__EXERCISE INSTRUCTIONS__: For this exercise, output every line of the data as it stands.

#### DATA LISTING ####

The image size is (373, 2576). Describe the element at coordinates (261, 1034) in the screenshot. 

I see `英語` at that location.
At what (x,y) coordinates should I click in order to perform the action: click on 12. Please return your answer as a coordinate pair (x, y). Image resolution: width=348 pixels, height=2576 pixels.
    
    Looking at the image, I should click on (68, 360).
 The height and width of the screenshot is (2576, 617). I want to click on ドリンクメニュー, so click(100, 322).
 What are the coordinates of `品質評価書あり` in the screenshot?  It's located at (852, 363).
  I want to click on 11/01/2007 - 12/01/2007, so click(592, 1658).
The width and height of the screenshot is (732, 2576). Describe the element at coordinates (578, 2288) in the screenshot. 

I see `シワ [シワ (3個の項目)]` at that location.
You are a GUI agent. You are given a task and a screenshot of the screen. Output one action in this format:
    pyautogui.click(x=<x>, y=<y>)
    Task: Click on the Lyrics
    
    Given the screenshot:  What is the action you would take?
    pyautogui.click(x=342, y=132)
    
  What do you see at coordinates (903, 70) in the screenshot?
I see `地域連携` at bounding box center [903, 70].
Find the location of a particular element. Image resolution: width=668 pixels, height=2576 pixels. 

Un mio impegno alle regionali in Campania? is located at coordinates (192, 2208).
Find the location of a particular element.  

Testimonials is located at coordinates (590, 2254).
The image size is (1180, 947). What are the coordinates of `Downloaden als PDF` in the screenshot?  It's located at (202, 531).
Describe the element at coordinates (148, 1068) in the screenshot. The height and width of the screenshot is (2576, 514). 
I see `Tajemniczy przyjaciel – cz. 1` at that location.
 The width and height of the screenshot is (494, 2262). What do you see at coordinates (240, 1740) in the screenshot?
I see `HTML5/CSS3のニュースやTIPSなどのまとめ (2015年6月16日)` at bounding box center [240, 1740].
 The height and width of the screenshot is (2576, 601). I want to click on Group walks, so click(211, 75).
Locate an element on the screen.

####

__EXPECTED ANSWER__:
The image size is (373, 2576). Describe the element at coordinates (261, 1034) in the screenshot. 

I see `英語` at that location.
At what (x,y) coordinates should I click in order to perform the action: click on 12. Please return your answer as a coordinate pair (x, y). Image resolution: width=348 pixels, height=2576 pixels.
    
    Looking at the image, I should click on (68, 360).
 The height and width of the screenshot is (2576, 617). I want to click on ドリンクメニュー, so click(100, 322).
 What are the coordinates of `品質評価書あり` in the screenshot?  It's located at (852, 363).
  I want to click on 11/01/2007 - 12/01/2007, so click(592, 1658).
The width and height of the screenshot is (732, 2576). Describe the element at coordinates (578, 2288) in the screenshot. 

I see `シワ [シワ (3個の項目)]` at that location.
You are a GUI agent. You are given a task and a screenshot of the screen. Output one action in this format:
    pyautogui.click(x=<x>, y=<y>)
    Task: Click on the Lyrics
    
    Given the screenshot:  What is the action you would take?
    pyautogui.click(x=342, y=132)
    
  What do you see at coordinates (903, 70) in the screenshot?
I see `地域連携` at bounding box center [903, 70].
Find the location of a particular element. Image resolution: width=668 pixels, height=2576 pixels. 

Un mio impegno alle regionali in Campania? is located at coordinates (192, 2208).
Find the location of a particular element.  

Testimonials is located at coordinates (590, 2254).
The image size is (1180, 947). What are the coordinates of `Downloaden als PDF` in the screenshot?  It's located at (202, 531).
Describe the element at coordinates (148, 1068) in the screenshot. The height and width of the screenshot is (2576, 514). 
I see `Tajemniczy przyjaciel – cz. 1` at that location.
 The width and height of the screenshot is (494, 2262). What do you see at coordinates (240, 1740) in the screenshot?
I see `HTML5/CSS3のニュースやTIPSなどのまとめ (2015年6月16日)` at bounding box center [240, 1740].
 The height and width of the screenshot is (2576, 601). I want to click on Group walks, so click(211, 75).
Locate an element on the screen.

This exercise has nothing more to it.